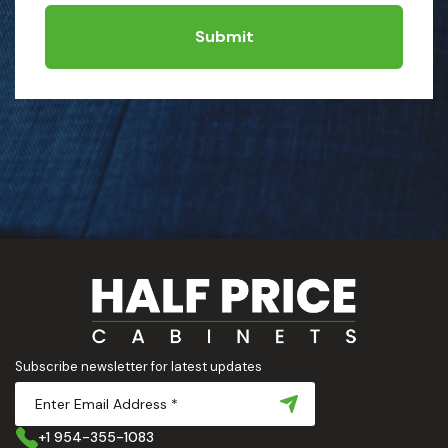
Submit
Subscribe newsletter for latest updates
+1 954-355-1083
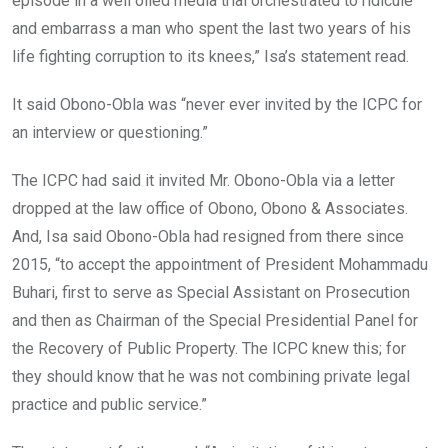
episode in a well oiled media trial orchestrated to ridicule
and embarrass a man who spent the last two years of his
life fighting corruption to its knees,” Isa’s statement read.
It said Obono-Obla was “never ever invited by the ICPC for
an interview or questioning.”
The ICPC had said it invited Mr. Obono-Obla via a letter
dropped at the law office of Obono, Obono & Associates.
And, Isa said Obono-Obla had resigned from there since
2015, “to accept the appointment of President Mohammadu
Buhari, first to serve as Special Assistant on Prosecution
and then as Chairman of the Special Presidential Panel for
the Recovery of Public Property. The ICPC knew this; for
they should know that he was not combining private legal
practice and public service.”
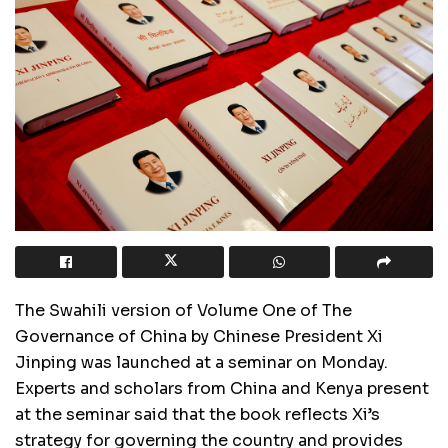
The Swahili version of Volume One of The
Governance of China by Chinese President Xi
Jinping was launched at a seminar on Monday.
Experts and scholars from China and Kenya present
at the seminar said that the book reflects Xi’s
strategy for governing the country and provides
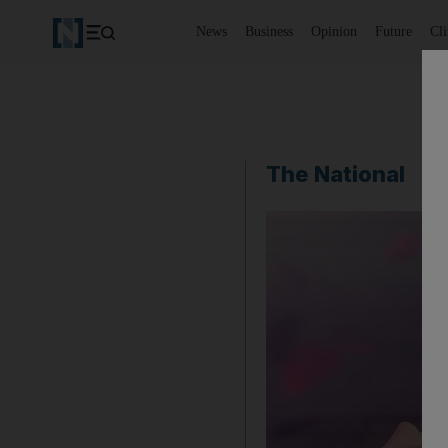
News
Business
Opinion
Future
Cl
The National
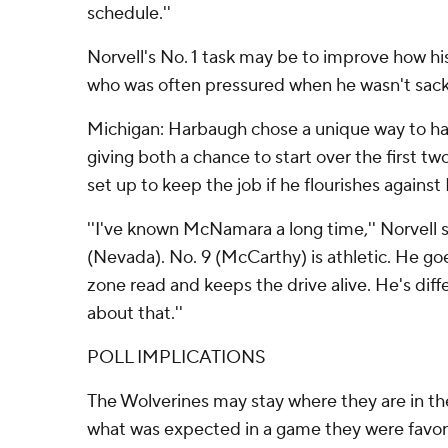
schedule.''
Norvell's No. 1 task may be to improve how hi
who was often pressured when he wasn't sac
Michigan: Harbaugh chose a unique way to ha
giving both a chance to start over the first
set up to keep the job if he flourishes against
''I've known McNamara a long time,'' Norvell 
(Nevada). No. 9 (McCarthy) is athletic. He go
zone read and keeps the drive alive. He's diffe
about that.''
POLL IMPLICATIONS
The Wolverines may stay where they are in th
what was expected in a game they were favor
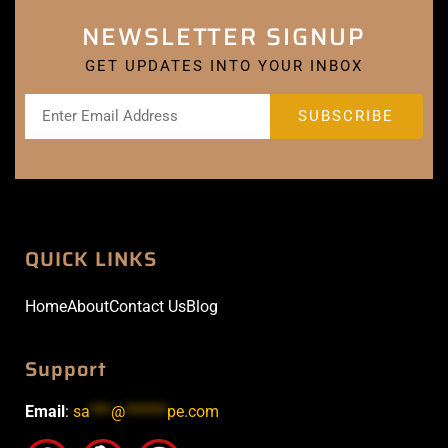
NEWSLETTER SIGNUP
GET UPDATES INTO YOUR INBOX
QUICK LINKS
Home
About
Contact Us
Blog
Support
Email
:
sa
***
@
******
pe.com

==

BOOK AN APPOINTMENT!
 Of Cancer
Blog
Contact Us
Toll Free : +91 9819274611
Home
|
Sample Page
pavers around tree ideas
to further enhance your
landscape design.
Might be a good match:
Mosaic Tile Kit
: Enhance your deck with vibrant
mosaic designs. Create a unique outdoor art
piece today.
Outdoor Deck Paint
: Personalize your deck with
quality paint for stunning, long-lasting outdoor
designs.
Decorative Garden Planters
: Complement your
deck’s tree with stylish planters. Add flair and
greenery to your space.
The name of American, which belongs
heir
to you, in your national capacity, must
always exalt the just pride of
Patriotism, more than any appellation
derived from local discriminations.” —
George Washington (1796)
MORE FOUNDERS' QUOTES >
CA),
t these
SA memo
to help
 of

--

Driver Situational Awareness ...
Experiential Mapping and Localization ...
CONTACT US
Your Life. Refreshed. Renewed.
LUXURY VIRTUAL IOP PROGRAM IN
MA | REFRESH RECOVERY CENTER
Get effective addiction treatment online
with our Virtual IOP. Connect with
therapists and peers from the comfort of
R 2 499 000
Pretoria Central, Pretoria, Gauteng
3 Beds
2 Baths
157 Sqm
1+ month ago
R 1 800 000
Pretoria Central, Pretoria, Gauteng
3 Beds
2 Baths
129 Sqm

:: TASK STATEMENT ::
Scan the material above for "that". Copy every line where it appears.

:: TASK RESPONSE ::
they should know that he was not combining private legal
at the seminar said that the book reflects Xi’s
about that.''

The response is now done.